Dataset entries:
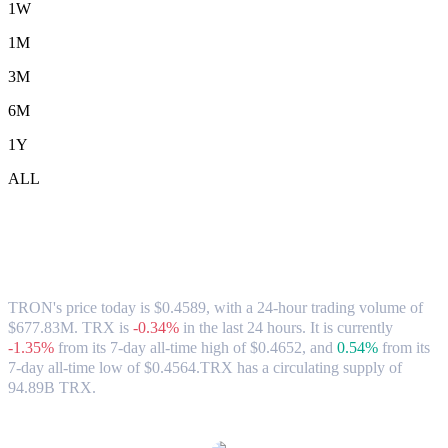
1W
1M
3M
6M
1Y
ALL
TRON (TRX) to CAD Exchange Rate &
Market Data
TRON's price today is $0.4589, with a 24-hour trading volume of
$677.83M. TRX is
-0.34%
in the last 24 hours.
It is currently
-1.35%
from its 7-day all-time high of $0.4652,
and
0.54%
from its
7-day all-time low of $0.4564.
TRX has a circulating supply of
94.89B TRX.
Popular TRON conversion pairs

* WHAT YOU SHOULD DO *
Pictures aside, repeat every entry exactly as written.

* ANSWER SPACE *
1W
1M
3M
6M
1Y
ALL
TRON (TRX) to CAD Exchange Rate &
Market Data
TRON's price today is $0.4589, with a 24-hour trading volume of
$677.83M. TRX is
-0.34%
in the last 24 hours.
It is currently
-1.35%
from its 7-day all-time high of $0.4652,
and
0.54%
from its
7-day all-time low of $0.4564.
TRX has a circulating supply of
94.89B TRX.
Popular TRON conversion pairs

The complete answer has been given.